[Task objective] Once you find the line with "Postgraduate Fellowship and" in the data that follows, repeat it and every line after it exactly, through the line with "Apply Through RF-PTCAS [Apply".

[Input data]
• • • • •
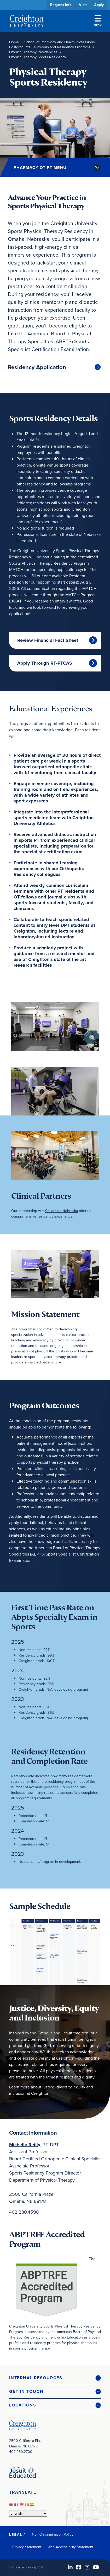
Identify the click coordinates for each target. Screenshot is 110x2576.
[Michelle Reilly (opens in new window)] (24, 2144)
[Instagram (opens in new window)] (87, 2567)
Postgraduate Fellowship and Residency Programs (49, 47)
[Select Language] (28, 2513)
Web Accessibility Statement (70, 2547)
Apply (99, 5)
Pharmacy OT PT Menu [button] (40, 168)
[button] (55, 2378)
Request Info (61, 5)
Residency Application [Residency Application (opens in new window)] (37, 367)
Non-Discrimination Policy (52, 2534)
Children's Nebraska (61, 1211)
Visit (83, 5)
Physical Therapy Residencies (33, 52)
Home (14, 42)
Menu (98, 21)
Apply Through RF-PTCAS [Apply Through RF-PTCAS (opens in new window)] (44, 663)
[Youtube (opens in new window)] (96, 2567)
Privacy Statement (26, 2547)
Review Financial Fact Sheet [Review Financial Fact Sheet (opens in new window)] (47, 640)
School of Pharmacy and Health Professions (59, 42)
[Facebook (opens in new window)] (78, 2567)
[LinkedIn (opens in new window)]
• • • • •
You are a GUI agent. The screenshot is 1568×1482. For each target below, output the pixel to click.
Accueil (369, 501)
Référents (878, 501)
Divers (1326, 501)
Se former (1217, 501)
• • • • •
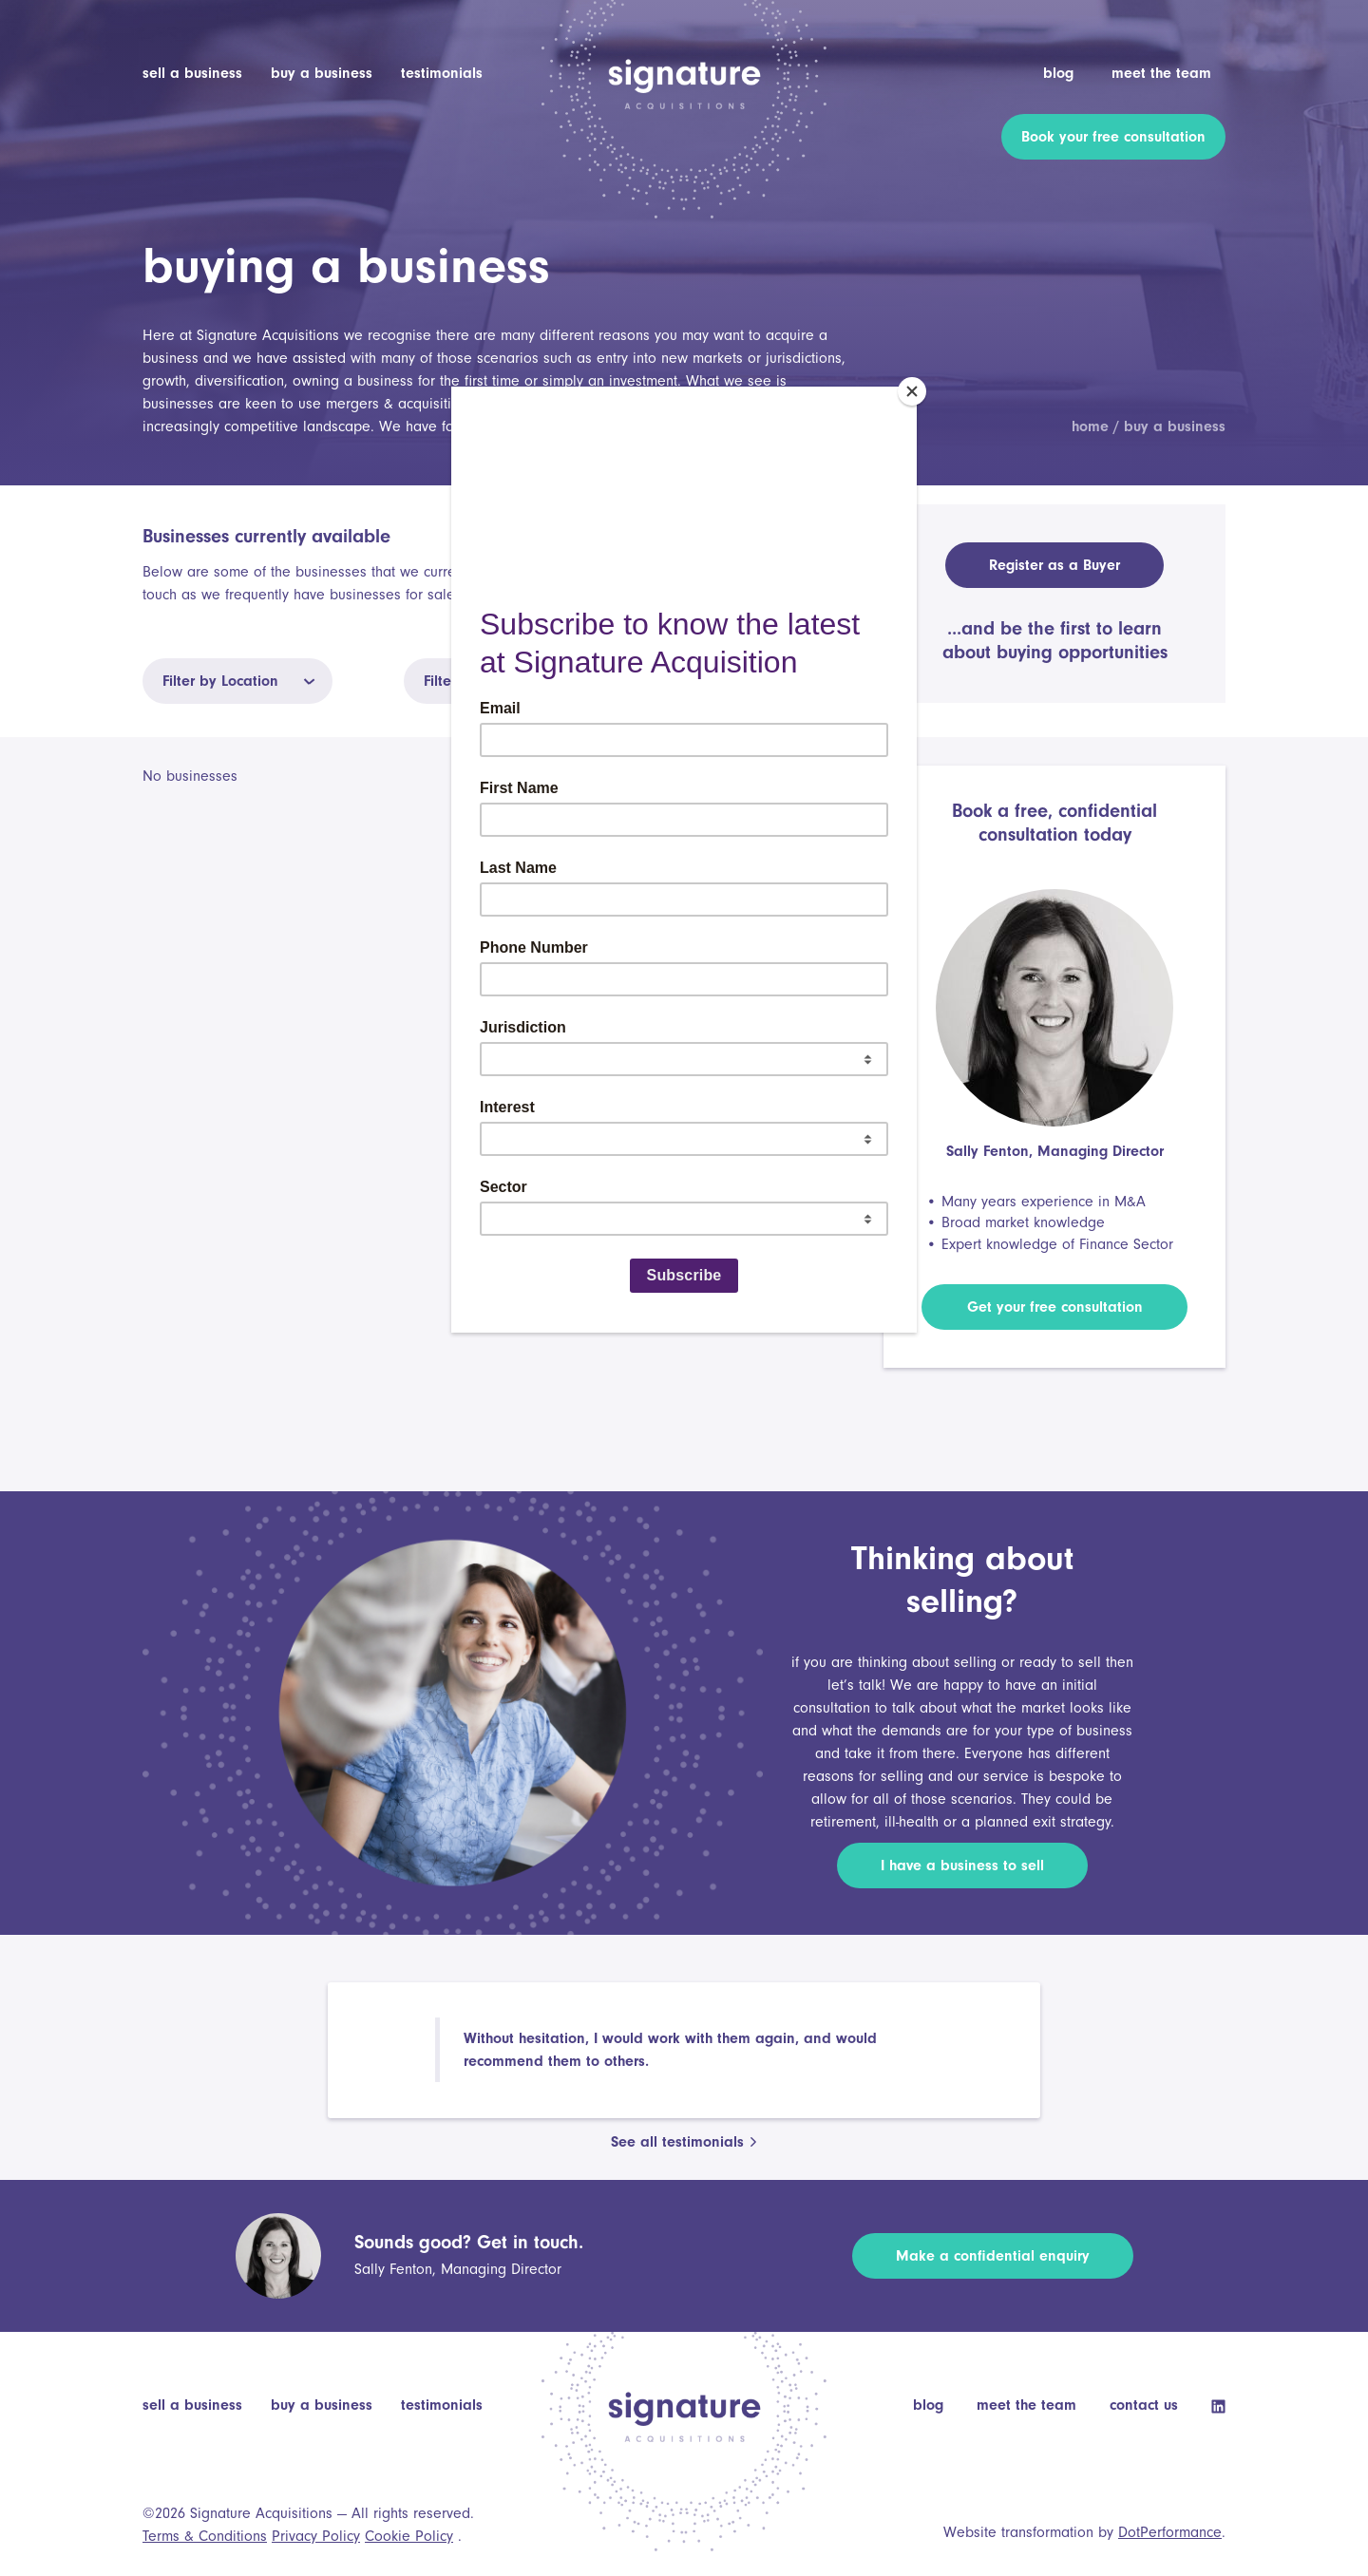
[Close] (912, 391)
• • • • •
[Solution]
Postgraduate Fellowship and Residency Programs (49, 47)
[Select Language] (28, 2513)
Web Accessibility Statement (70, 2547)
Apply (99, 5)
Pharmacy OT PT Menu [button] (40, 168)
[button] (55, 2378)
Request Info (61, 5)
Residency Application [Residency Application (opens in new window)] (37, 367)
Non-Discrimination Policy (52, 2534)
Children's Nebraska (61, 1211)
Visit (83, 5)
Physical Therapy Residencies (33, 52)
Home (14, 42)
Menu (98, 21)
Apply Through RF-PTCAS [Apply Through RF-PTCAS (opens in new window)] (44, 663)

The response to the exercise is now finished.